Biden and Zelenskyy sign bilateral security agreement as they push Europe to continue fight against Russia

BARI, Italy — President Joe Biden and his counterparts from the wealthiest democratic nations reached a deal Thursday to give Ukraine a $50 billion loan this year backed by frozen Russian assets, signaling a sustained commitment to beat back Russia’s invasion, U.S. officials said.

As Ukraine struggles to preserve its independence amid Russia’s assault, the money will go toward military aid, humanitarian support and reconstruction of the country, a Biden administration official said in a press briefing.

Before a joint news conference, Biden and Ukrainian President Volodymyr signed a bilateral security agreement. Biden called all the actions to bolster Ukraine a message to Russian leader Vladimir Putin.

"He cannot wait us out, he cannot divide us," Biden said. "We're going to stand with Ukraine."

The U.S. is prepared to commit the entire $50 billion if necessary, but expects other nations will step forward and share the risk, the official said. The loan will be secured by interest flowing from about $300 billion in frozen Russian assets.

“How are we going to get repaid? Russia pays,” the official said.

The deal was officially announced Thursday during a summit meeting of the Group of Seven (G7) nations, advanced industrial democracies including Germany, Japan, France, the United Kingdom, Canada and Italy.

“There was a shared recognition by every G7 member that the situation on the battlefield remains difficult and that if the war continues, Ukraine is still going to have a large financial need next year and beyond,” the official said, speaking on the condition of anonymity.

Negotiations on the effort have played out since Russia launched its invasion in 2022, but political uncertainty may have given the talks renewed urgency. Biden faces a tough re-election campaign, and if he loses to Republican Donald Trump in November, there are no assurances the next administration would favor any more money for Ukraine.

“This summit is our best chance to act collectively, to close the gap by making Russia pay, not our taxpayers,” the official added.

One of the participants in the summit, wearing his trademark green fatigues, is Zelenskyy, who met privately with Biden in Paris last week during events surrounding the 80th anniversary of the D-Day landings.

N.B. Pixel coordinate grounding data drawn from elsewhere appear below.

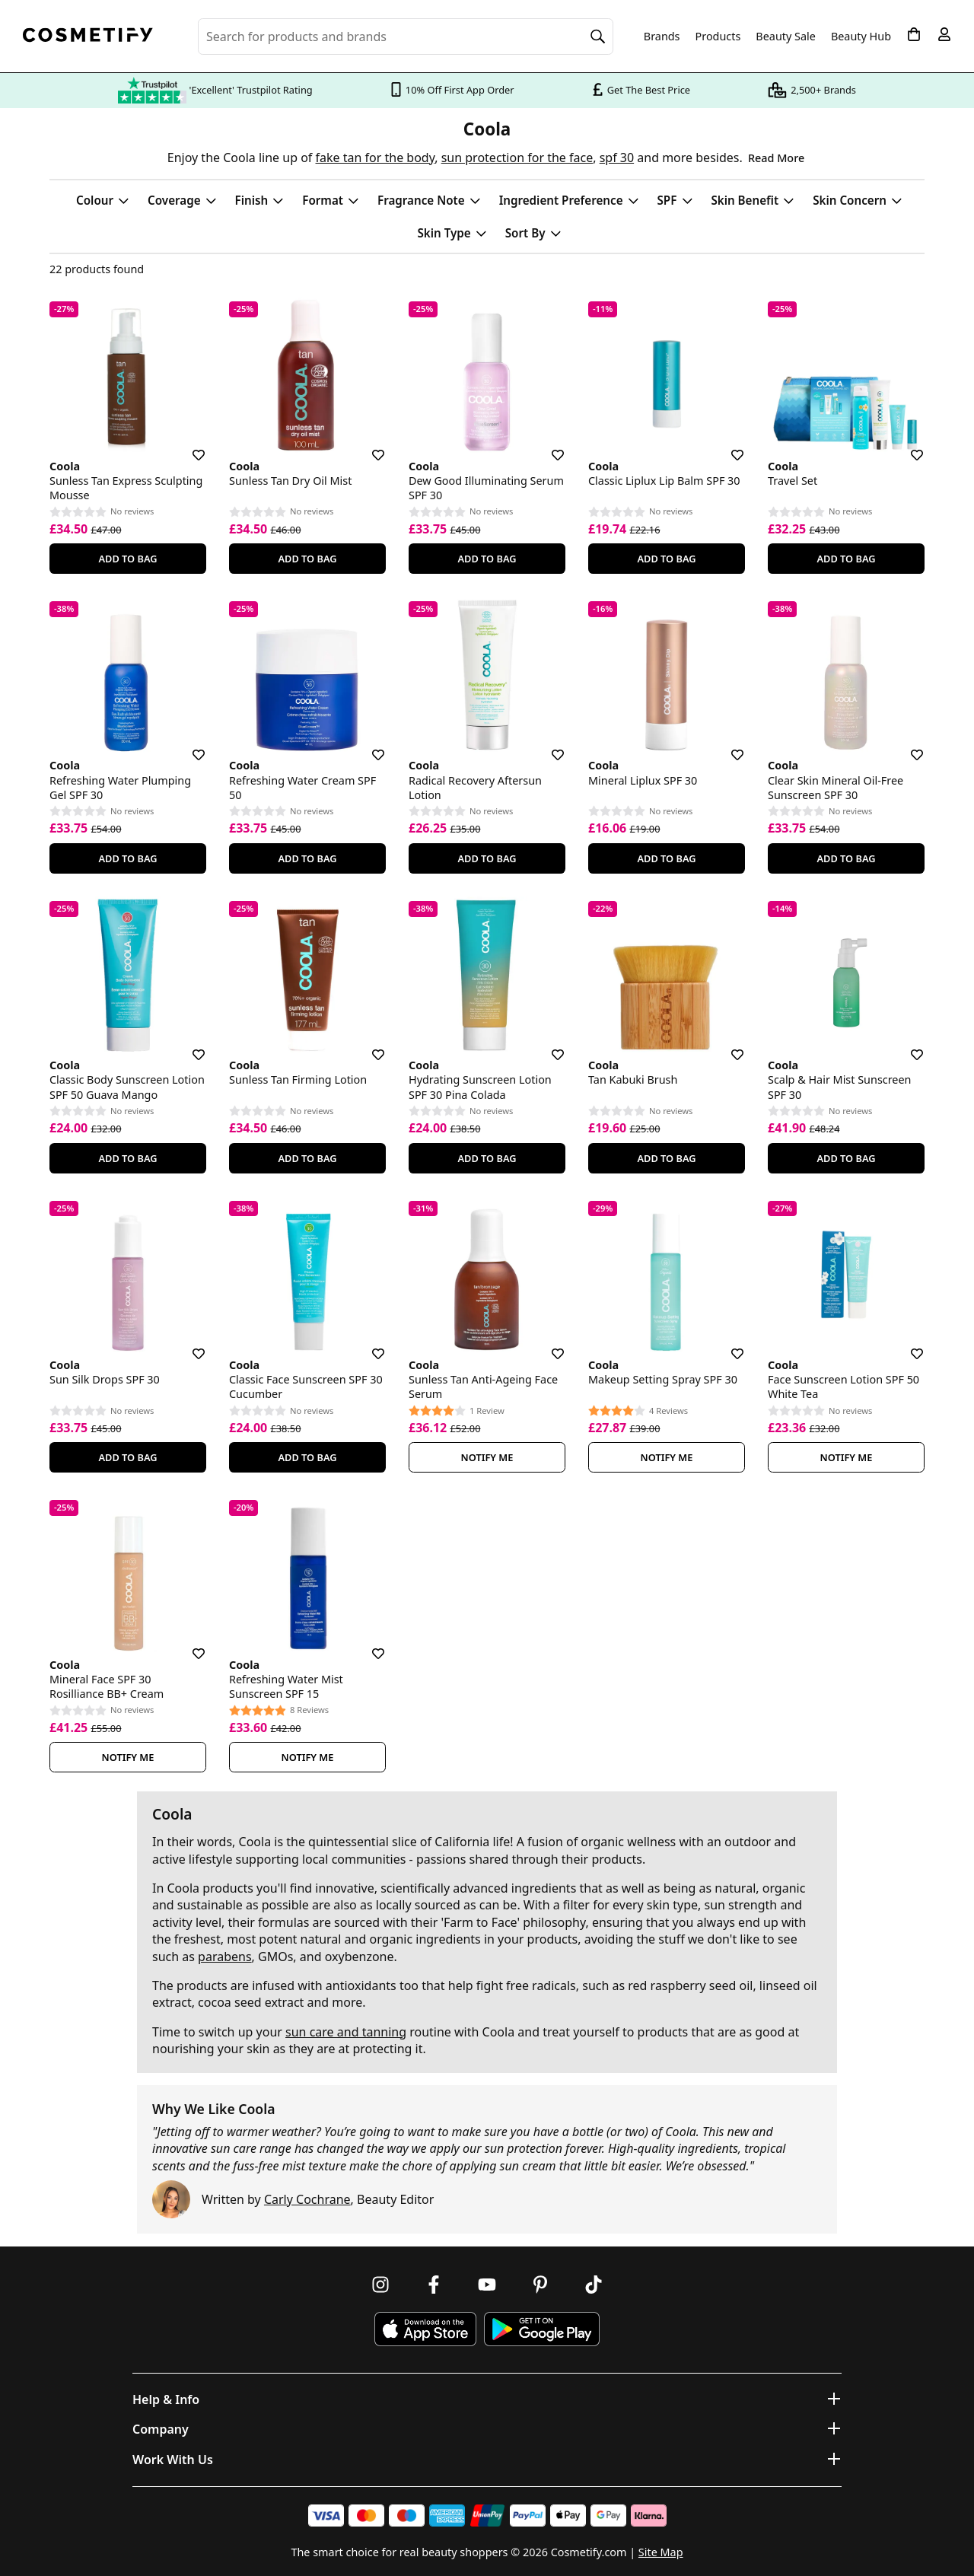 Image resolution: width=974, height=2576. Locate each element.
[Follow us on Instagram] (380, 2284)
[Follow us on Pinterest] (540, 2284)
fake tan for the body (375, 157)
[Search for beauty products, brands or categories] (405, 36)
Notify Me (487, 1457)
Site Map (660, 2552)
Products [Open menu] (718, 36)
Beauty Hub (861, 36)
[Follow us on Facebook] (434, 2284)
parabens (225, 1956)
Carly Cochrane (307, 2199)
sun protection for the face (517, 157)
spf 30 (617, 157)
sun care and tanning (345, 2032)
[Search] (598, 36)
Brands (662, 36)
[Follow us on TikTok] (593, 2284)
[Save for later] (188, 446)
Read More (776, 158)
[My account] (944, 34)
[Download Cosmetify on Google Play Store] (542, 2329)
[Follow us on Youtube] (487, 2284)
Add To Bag (127, 558)
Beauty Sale (786, 36)
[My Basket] (914, 34)
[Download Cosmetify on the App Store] (425, 2329) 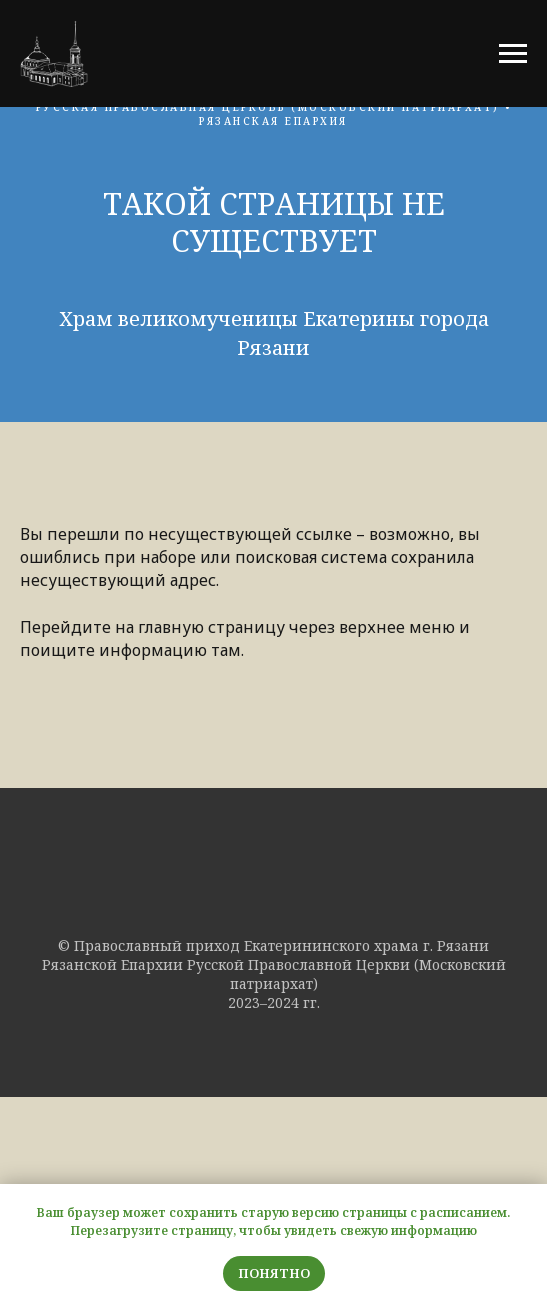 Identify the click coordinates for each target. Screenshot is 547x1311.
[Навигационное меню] (513, 54) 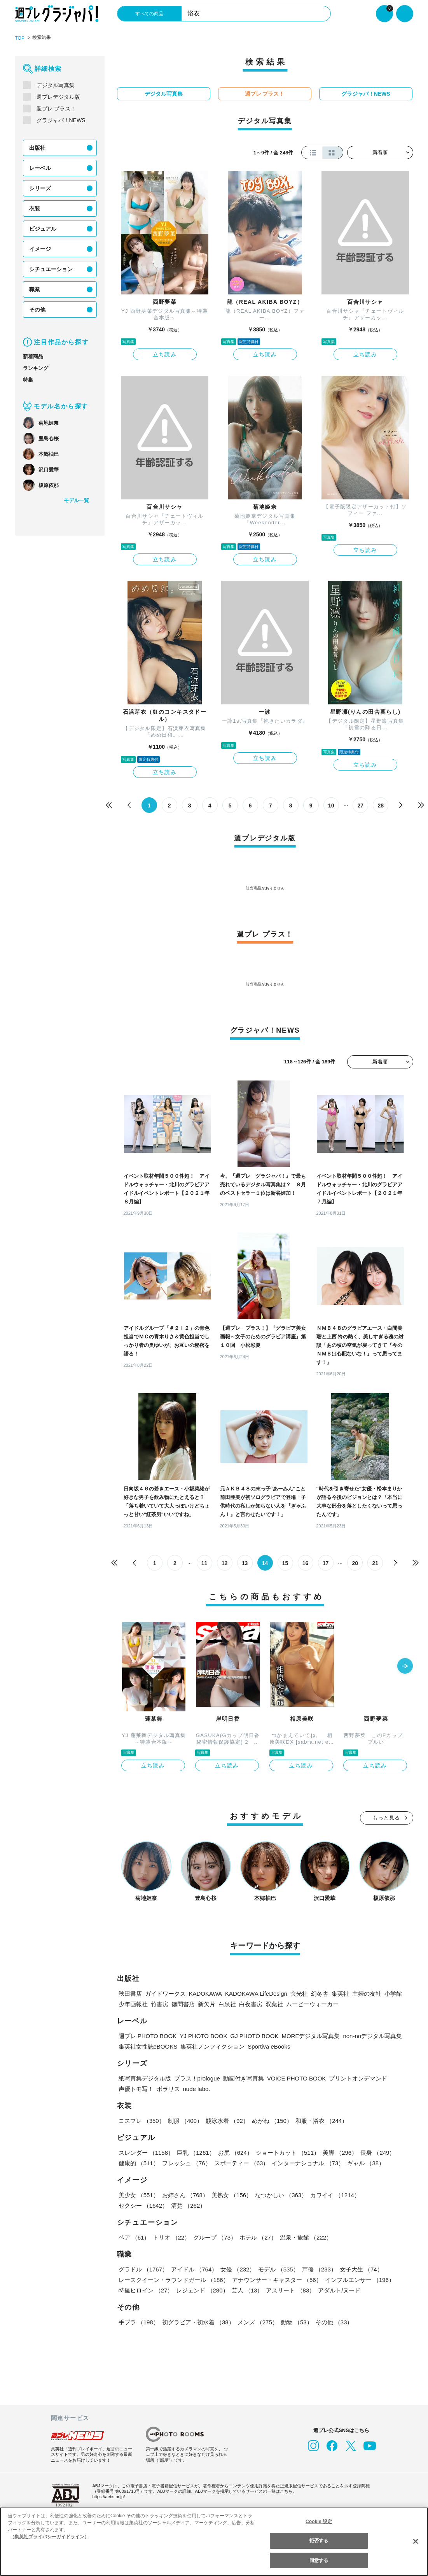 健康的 (139, 2163)
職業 (34, 289)
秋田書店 (130, 1993)
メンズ (258, 2322)
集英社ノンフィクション (212, 2046)
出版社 (37, 148)
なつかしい (281, 2195)
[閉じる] (415, 2541)
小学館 (393, 1993)
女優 (237, 2269)
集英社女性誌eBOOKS (148, 2046)
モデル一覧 (76, 500)
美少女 (139, 2195)
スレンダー (146, 2152)
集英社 (340, 1993)
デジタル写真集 (56, 85)
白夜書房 (250, 2004)
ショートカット (288, 2152)
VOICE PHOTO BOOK (296, 2078)
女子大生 (361, 2269)
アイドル (194, 2269)
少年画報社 (133, 2004)
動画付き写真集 (243, 2078)
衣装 (34, 208)
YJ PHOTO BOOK (203, 2036)
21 (375, 1563)
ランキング (35, 368)
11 (204, 1563)
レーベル (40, 168)
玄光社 (299, 1993)
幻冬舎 (319, 1993)
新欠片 (206, 2004)
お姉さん (185, 2195)
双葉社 (274, 2004)
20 (355, 1563)
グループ (214, 2237)
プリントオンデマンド (358, 2078)
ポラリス (168, 2089)
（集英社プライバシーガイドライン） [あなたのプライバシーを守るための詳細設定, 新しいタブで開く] (49, 2536)
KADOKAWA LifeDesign (256, 1993)
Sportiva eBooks (269, 2046)
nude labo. (196, 2089)
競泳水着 (227, 2120)
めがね (272, 2120)
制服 (185, 2120)
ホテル (258, 2237)
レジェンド (202, 2290)
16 (305, 1563)
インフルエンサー (360, 2280)
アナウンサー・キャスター (277, 2280)
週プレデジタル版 (58, 97)
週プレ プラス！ (56, 108)
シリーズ (40, 188)
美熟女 (231, 2195)
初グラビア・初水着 (198, 2322)
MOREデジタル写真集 (310, 2036)
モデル (278, 2269)
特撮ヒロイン (146, 2290)
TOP (19, 38)
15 (285, 1563)
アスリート (290, 2290)
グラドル (143, 2269)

On that trip, Biden announced a separate $225 million weapons package for Ukraine.

President Joe Biden, Italy's Prime Minister Giorgia Meloni, and British Prime Minister Rishi Sunak attend a working session during the G7  (Filippo Monteforte / AFP - Getty Images)
President Joe Biden, Italy's Prime Minister Giorgia Meloni, and British Prime Minister Rishi Sunak attend a working session during the G7 (Filippo Monteforte / AFP - Getty Images)

The two leaders were scheduled to sign a joint security agreement Thursday cementing a partnership aimed at preserving Ukraine’s independence and preventing Russian forces from overrunning the country.

“This is a big deal. It’s a milestone in our partnership and a real marker of our commitment, not just this month or year but many years ahead to support Ukraine both in defending against Russian aggression and deterring future aggression so Ukraine can be a sovereign, viable thriving democracy,” White House national security adviser Jake Sullivan told reporters in a briefing.

Biden’s stay in Italy is short: He arrived late Wednesday and will depart Friday night. His schedule is packed with meetings that, apart from Ukraine, will focus on worldwide infrastructure projects and what Western officials say is China’s practice of flooding markets with goods.

He is expected to hold a news conference Thursday night.

A personal highlight of Biden’s visit will be a meeting with Pope Francis, who is also attending the summit and will discuss the risks posed by artificial intelligence. A practicing Catholic, Biden met with Pope Francis in 2021 in Rome and emerged to say the pontiff had told him he should receive communion, despite conservative American bishops who had said Biden’s pro-abortion rights stance should disqualify him from the sacrament.

Biden’s second European trip this month comes at a tumultuous time, politically and personally. The day before the president’s departure, his son Hunter Biden was found guilty on three felony gun charges tied to his drug use.

European elections produced gains by the far right this week, prompting French President Emmanuel Macron, a Biden ally, to call for snap elections in his country. Meanwhile, Biden is locked in a tight race back home that could swing U.S. foreign policy in a more isolationist direction if Trump wins.

As president, Trump often sparred with G7 allies, and if he returns, some of his former aides believe he may pull the U.S. out of the NATO military defense alliance designed as a bulwark against Russia.